As previously reported by healthGAMERS, numerous organizations are embracing the use of virtual environments for education. This summer, the Scottish Qualifications Authority (SQA) will be unveiling its latest project in four Scottish high schools, a project reported by The Herald as one that “could transform the country’s qualifications system.”
The SQA doesn’t want to use health games and virtual worlds just to educate and train current healthcare students and employees; they wish to determine which youngsters would make for successful future healthcare students and employees. “Skills for Work: Health Sector,” a web-based virtual course funded by the European Social Fund, is aimed at 14 to 18 year old youths as an alternative to traditional academic National Qualifications. Students that pass the “Skills for Work: Health Sector” virtual program will leave high school with a qualification certificate that they can present to universities, colleges, or employers as a demonstration of achievement and attainment.
HealthGAMERS is honored to go inside the revolutionary world of virtual health pre-vocational training with Mhairi McAlpine, eAssessment Project Manager at Scottish Qualifications Authority.
HG: Why did the SQA decide to create the “Skills for Work” program?

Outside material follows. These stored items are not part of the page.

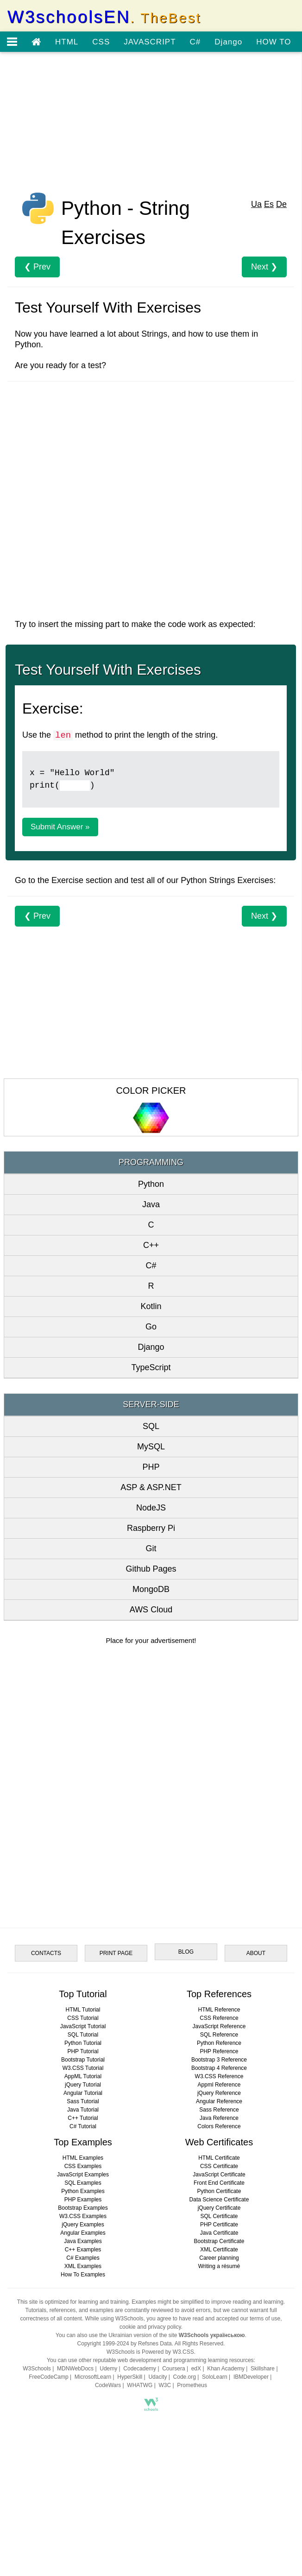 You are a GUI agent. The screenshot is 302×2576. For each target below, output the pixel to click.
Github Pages (151, 1568)
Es (269, 204)
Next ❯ (264, 266)
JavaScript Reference (219, 2026)
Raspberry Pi (151, 1528)
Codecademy (139, 2368)
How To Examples (83, 2274)
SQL (151, 1426)
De (281, 204)
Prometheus (192, 2385)
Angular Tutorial (82, 2093)
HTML (66, 42)
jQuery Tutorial (83, 2084)
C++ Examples (83, 2249)
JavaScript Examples (83, 2174)
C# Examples (82, 2258)
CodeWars (108, 2385)
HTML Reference (219, 2009)
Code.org (184, 2377)
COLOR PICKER (151, 1090)
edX (196, 2368)
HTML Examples (83, 2158)
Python (151, 1184)
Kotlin (150, 1306)
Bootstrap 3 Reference (219, 2059)
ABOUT (255, 1953)
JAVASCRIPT (150, 42)
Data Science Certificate (219, 2199)
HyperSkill (129, 2377)
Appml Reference (219, 2084)
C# (195, 42)
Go (151, 1326)
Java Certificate (219, 2233)
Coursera (173, 2368)
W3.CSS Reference (219, 2076)
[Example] (75, 785)
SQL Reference (219, 2034)
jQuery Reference (219, 2093)
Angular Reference (219, 2101)
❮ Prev (37, 266)
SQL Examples (82, 2183)
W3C (165, 2385)
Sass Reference (219, 2109)
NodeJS (151, 1507)
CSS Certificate (219, 2166)
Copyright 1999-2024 (103, 2343)
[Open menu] (12, 42)
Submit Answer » (60, 826)
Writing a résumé (219, 2266)
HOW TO (273, 42)
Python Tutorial (82, 2043)
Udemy (108, 2368)
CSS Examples (83, 2166)
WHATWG (139, 2385)
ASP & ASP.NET (150, 1487)
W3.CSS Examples (83, 2216)
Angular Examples (82, 2233)
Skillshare (263, 2368)
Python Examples (82, 2191)
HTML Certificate (219, 2158)
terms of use (265, 2318)
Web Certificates (219, 2142)
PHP (150, 1467)
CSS (101, 42)
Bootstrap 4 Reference (219, 2068)
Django (228, 42)
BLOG (186, 1952)
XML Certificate (219, 2249)
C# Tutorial (82, 2126)
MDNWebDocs (75, 2368)
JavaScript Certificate (219, 2174)
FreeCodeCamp (48, 2377)
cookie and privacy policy (150, 2327)
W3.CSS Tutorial (83, 2068)
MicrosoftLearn (93, 2377)
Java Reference (219, 2118)
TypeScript (150, 1367)
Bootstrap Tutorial (83, 2059)
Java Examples (82, 2241)
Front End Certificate (219, 2183)
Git (150, 1548)
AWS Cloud (151, 1609)
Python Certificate (219, 2191)
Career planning (219, 2258)
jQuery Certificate (219, 2208)
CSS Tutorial (82, 2018)
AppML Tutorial (82, 2076)
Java (151, 1204)
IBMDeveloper (251, 2377)
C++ (151, 1245)
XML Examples (82, 2266)
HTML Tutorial (83, 2009)
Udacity (157, 2377)
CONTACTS (46, 1953)
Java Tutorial (83, 2109)
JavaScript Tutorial (83, 2026)
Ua (256, 204)
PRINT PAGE (116, 1953)
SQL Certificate (219, 2216)
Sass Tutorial (83, 2101)
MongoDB (151, 1589)
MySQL (151, 1446)
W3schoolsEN (104, 16)
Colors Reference (218, 2126)
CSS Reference (219, 2018)
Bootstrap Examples (82, 2208)
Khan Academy (226, 2368)
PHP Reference (219, 2051)
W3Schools (37, 2368)
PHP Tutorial (82, 2051)
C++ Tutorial (83, 2118)
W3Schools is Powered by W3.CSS (150, 2352)
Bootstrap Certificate (219, 2241)
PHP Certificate (219, 2224)
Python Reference (219, 2043)
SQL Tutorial (83, 2034)
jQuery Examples (83, 2224)
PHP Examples (82, 2199)
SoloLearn (214, 2377) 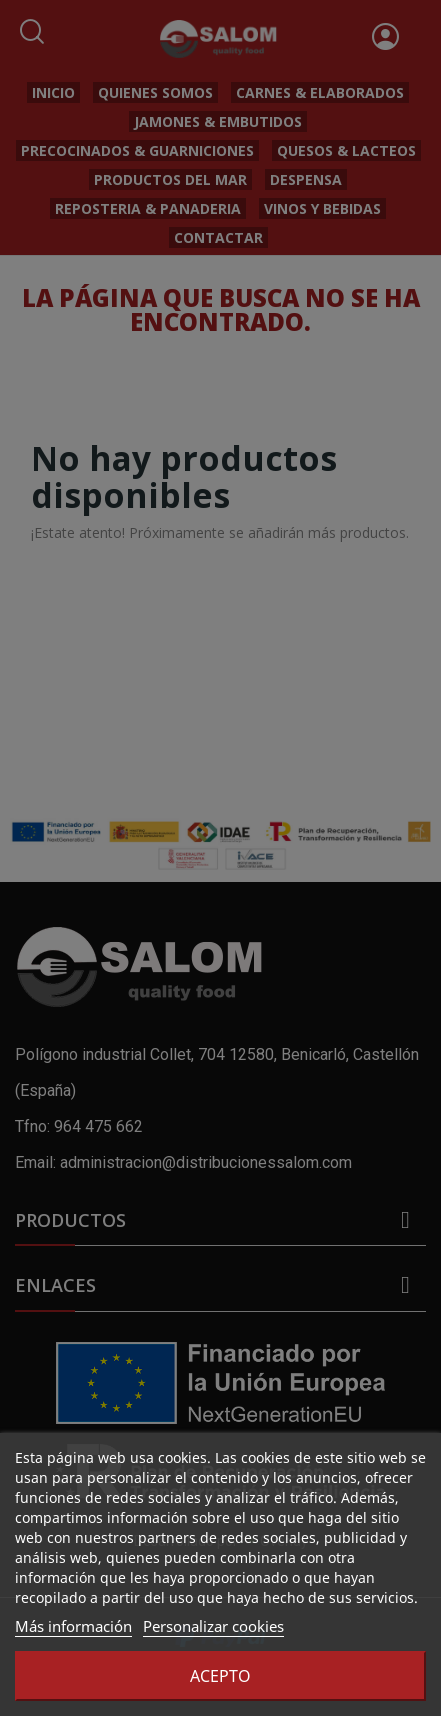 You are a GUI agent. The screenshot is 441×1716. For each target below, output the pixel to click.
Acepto (220, 1676)
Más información (73, 1626)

MMcA: “Skills for Work” was designed as a “pre-vocational” course which would allow young people an opportunity to engage with the worksphere that they hoped to join, while teaching them workplace skills. It was developed due to a high number of pupils leaving school with few or no qualifications, who weren’t really engaged with school learning. Sometimes they flourished once they left school either in a college, training or work based setting, but too often their lack of qualifications meant that they ended up not in education, education or training. It was identified that a lot of this group saw traditional qualifications as not very relevant to their future and became disengaged with school. The challenge for SQA was to design a qualifications suite which was suitable for 14-18 year olds who had identified that their future lay in vocational study or work.
HG: Why create one specifically for the health sector?

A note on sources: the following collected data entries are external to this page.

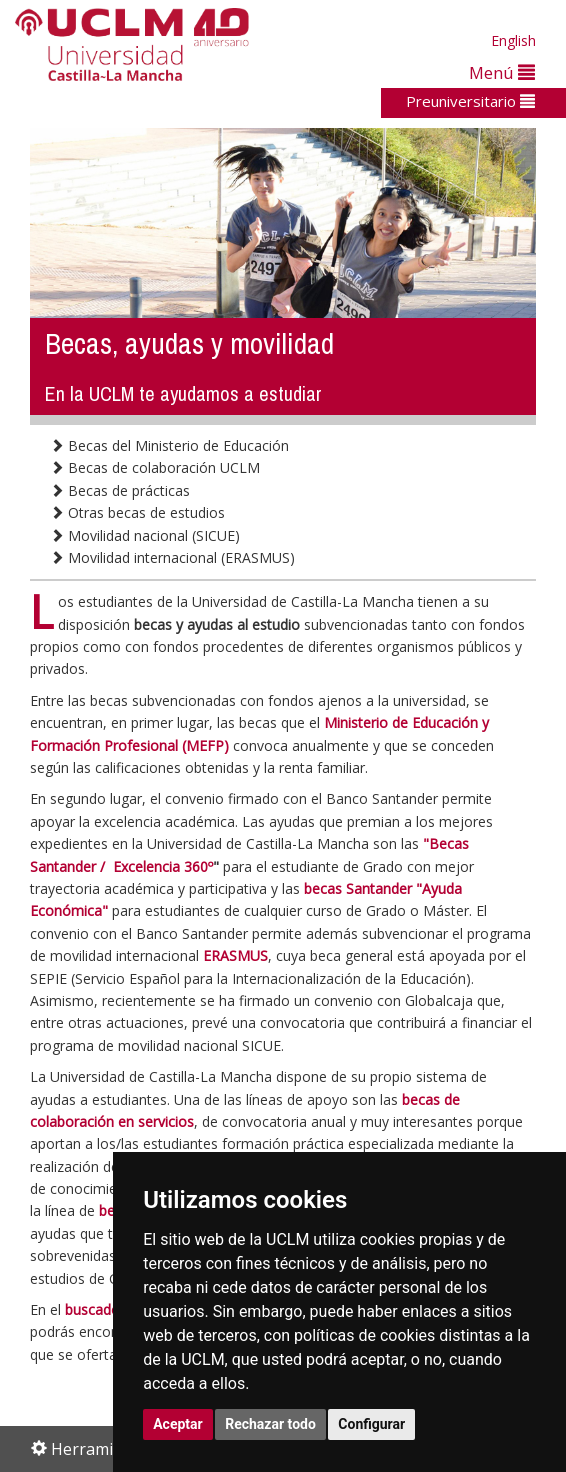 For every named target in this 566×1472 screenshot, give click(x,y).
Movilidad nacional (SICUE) (145, 535)
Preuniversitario (470, 101)
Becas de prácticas (120, 490)
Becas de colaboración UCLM (155, 467)
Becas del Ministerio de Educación (169, 445)
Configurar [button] (371, 1424)
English (513, 40)
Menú (502, 72)
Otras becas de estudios (137, 512)
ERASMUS (235, 955)
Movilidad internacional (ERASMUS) (172, 557)
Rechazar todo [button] (270, 1424)
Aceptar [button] (178, 1424)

MMcA: In work environments such as the Health Industry, it is very difficult to arrange work placements due to health and safety, insurance etc. Work-based assessments cannot always be done within a real work environment. Traditionally such assessments would have been assessed by observing role play, however that can be quite artificial so we started to look at computer based simulations.
HG: What was the inspiration for the “Skills for Work: Health Sector” program?
MMcA: Initially we explored Second Life however the 18+ age restriction and the unstructured nature of the environment meant that it was not suitable for our purposes. Eventually we decided on a more directed “game based” approach, with the candidate taking on a first person role and interacting with other characters in the environment that we would set up to assess the candidate within the simulation and then pass the information out.
HG: Why use an expensive simulation for this kind of pre-vocational testing?
MMcA: Initial research with course developers and teachers suggested that there would be considerable support for this kind of method of assessment. We are aware that 14-18 year olds have a high level of technological awareness, and this is feeding through into expectations from educational providers. We want to provide assessment in a manner which is meaningful, allows them to demonstrate their abilities in as natural a way as is practical and as much as possible replicates the kinds of situations where the learning would be applied. Game-based assessment is perfect for that purpose within a workplace environment. We were asked to explore the options for computer assisted assessment within the new qualifications, and it quickly became apparent that there were elements of the qualification which were best assessed by simulation.
HG: What are the benefits of using simulation versus traditional methods?
MMcA: The main benefit [of the program] is increased validity and reliability of assessment, greater candidate engagement, lower drop out rates from courses and hopefully increased uptake of the Skills for Work qualifications. The games are expensive to produce, and we are providing quite extensive support to centers considering using them. However we have received funding from the European Social Fund which allows us to make this provision available. We are very grateful to ESF for their support.
HG: Four schools will be testing the program this summer. How will you determine whether the pilot study is a success?
MMcA: We are evaluating against five key characteristics, using observation and semi-structured interviews with candidates and course tutors.
HG: If the pilot study is a success, what’s the next step?
MMcA: We are already committed to providing Games Based Assessment in Retail and Health Sector Courses from August 09, assuming that we can solve any issues arising from the pilots. We will then start developing games based assessment in other areas. These areas are yet to be determined, but likely contenders are Rural Skills; Uniformed and Emergency services (which covers paramedics incidentally) and Lab Sciences.